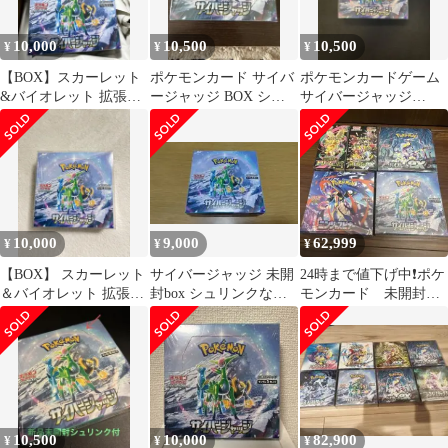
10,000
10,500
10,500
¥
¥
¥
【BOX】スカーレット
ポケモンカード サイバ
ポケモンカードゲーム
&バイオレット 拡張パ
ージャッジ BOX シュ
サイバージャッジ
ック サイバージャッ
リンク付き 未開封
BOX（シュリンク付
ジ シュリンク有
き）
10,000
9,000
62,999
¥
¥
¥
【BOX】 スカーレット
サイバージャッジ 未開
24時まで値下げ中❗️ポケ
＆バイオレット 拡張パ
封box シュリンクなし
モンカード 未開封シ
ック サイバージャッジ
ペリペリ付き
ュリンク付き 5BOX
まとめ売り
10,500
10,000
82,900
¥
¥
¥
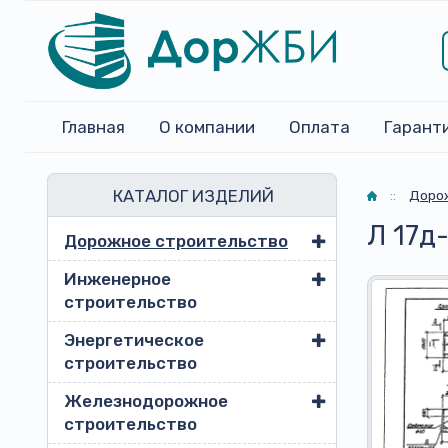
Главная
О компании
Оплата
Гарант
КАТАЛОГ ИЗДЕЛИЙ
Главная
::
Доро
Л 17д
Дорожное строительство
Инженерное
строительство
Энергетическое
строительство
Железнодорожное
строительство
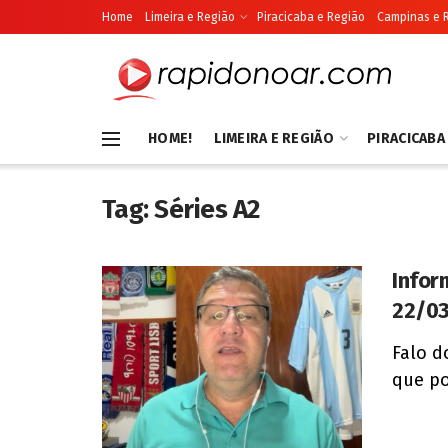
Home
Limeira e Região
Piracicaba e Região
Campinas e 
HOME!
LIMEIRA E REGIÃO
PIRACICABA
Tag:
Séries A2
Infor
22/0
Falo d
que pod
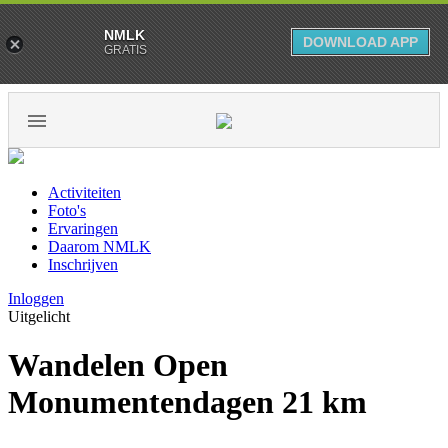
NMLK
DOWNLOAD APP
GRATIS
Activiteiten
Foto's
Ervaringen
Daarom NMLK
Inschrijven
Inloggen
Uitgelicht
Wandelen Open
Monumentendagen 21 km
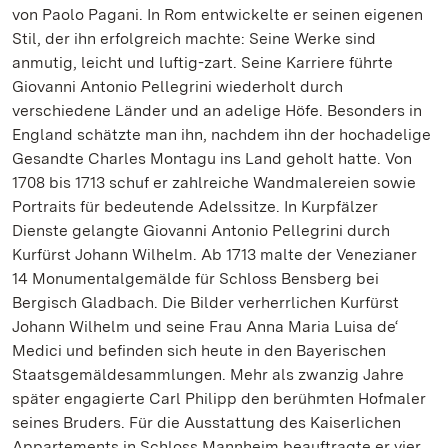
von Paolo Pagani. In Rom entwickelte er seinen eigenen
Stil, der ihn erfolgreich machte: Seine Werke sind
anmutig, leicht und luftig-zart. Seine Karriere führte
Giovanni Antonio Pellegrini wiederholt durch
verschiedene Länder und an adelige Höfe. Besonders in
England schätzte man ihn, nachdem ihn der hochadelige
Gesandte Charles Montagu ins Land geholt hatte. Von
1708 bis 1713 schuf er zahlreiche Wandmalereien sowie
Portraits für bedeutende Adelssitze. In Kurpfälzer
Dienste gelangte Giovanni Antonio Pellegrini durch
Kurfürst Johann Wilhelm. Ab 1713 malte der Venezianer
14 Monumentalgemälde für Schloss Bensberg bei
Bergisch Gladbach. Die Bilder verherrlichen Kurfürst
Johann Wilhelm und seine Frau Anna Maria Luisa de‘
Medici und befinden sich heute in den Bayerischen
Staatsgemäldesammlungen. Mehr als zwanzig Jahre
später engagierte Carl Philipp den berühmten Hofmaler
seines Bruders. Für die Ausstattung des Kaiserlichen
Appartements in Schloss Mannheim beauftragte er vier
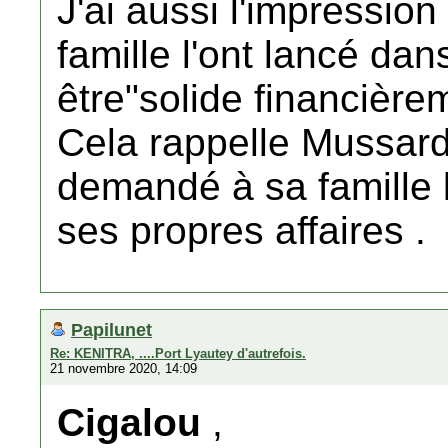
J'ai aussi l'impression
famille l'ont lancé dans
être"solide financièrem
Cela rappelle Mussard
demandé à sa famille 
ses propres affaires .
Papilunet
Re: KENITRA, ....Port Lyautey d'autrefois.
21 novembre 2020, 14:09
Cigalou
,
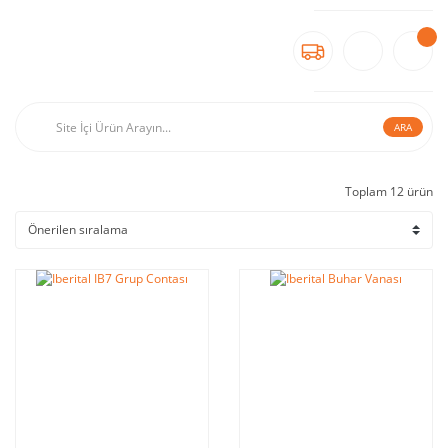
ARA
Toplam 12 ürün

Task goal
Count every line of the entries that includes "Schloss", and say the number alone.

Completed exercise
2